Nightingale Valley in Brislington, Bristol
Image caption The tar barrels are thought to have been dumped in the woodland at the end of World War II

Barrels of tar or oil dumped in Bristol woodlands decades ago can not be removed as the land's owner can not be traced, the council has confirmed.

The metal barrels are thought to have been dumped in Nightingale Valley in Brislington at the end of World War II.

One resident said the rusted drums had created a "river of black ooze" and should be removed.

But Bristol City Council said there was "no evidence of contamination" and it had "no way of contacting the owner".

'Tipped down hill'

Nightingale Valley is a small wooded valley in the Brislington area of the city, following part of the course of a brook.

"It's along the Brislington Brook where all the barrels and the tar have been tipped down the side of the hill," said resident Darren Joslin.

"There must be 50 odd barrels and they've rusted away and ruptured over the years and it's all gradually oozed out to make a river coming down the hill.
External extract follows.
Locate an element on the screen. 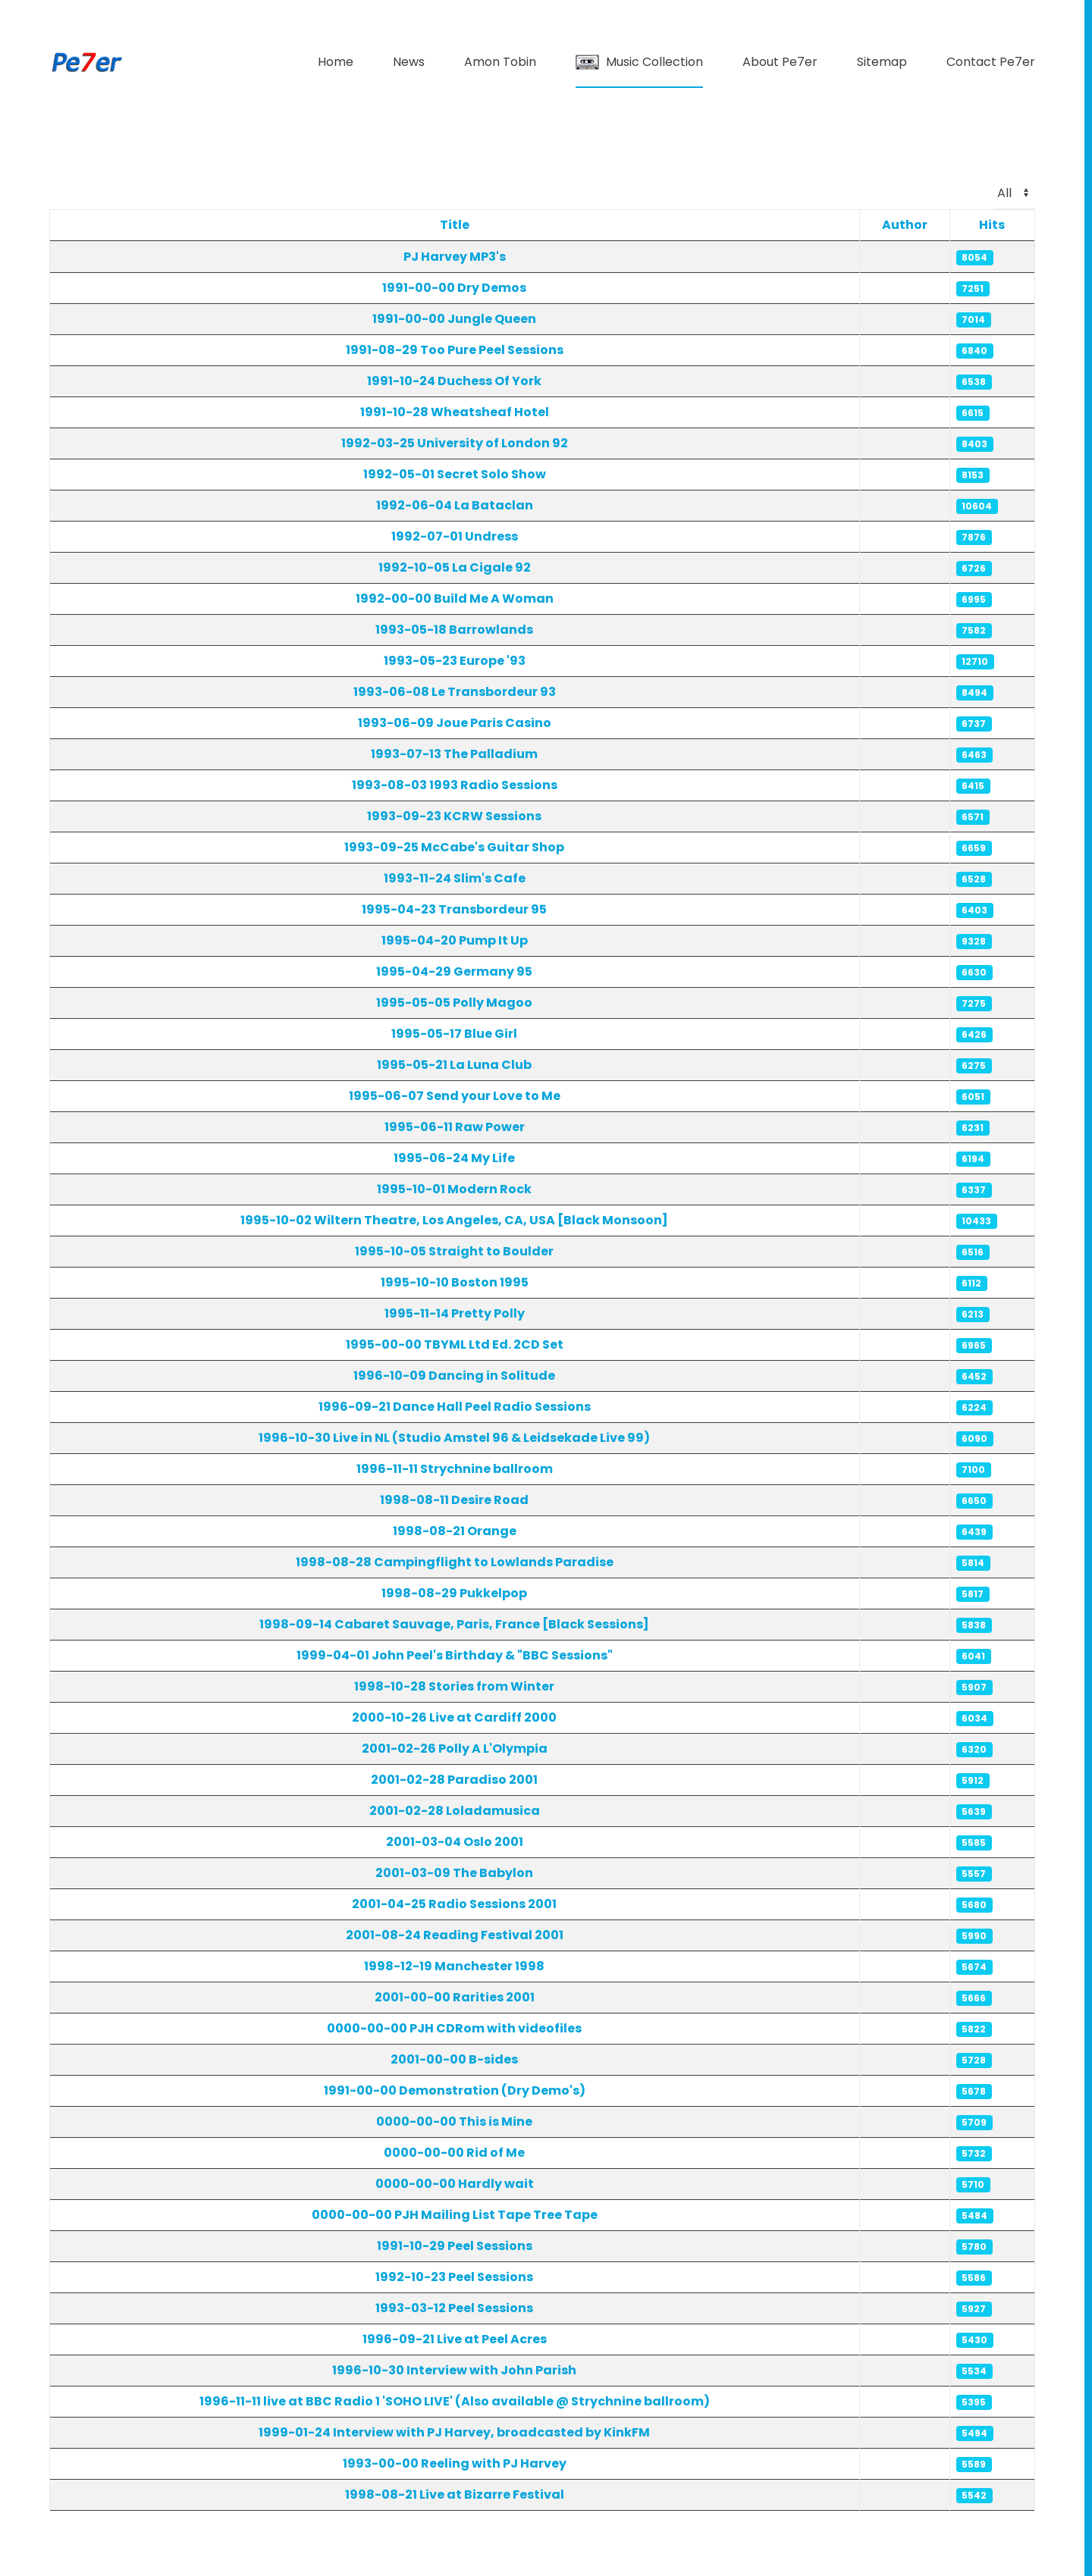  1991-00-00 Demonstration (Dry Demo's) is located at coordinates (454, 2090).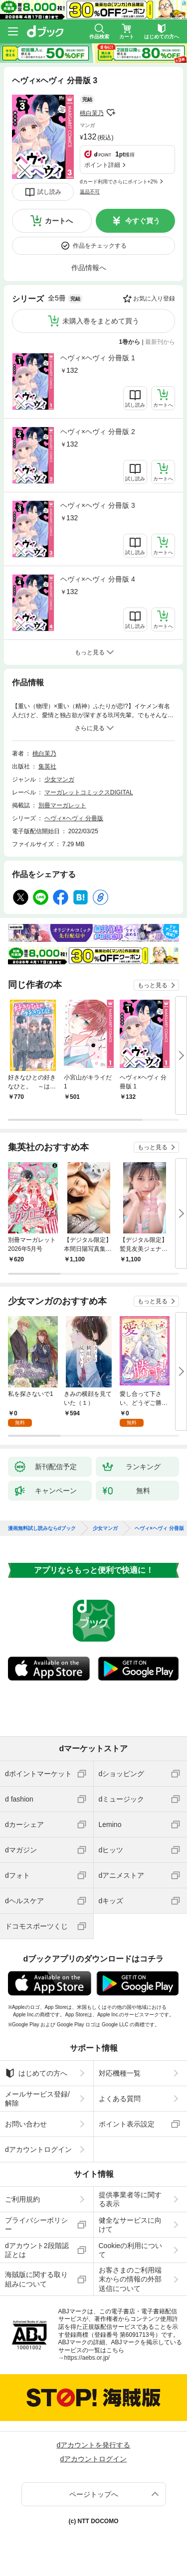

"It's black and nasty and nothing grows through it and it's inches and inches thick in some places where it's running down towards the stream."

Andy Grant, of the Friends of Nightingale Valley, said the land hid a lot more barrels "that you can't see".

"There's a lot more under the surface - probably twice as many again," he said.

A Bristol City Council spokeswoman said the authority had been aware of the situation and been monitoring it for "many years".

"The drums are empty and there is no evidence of any contamination of the area or localised oil pollution and no adverse environmental impact," she said.

"We will continue with our monitoring and will, if there has been any change to the situation seek advice from the appropriate authorities."

But the authority also confirmed that the land was "privately owned, but not registered" and the council "had no way of contacting the owner".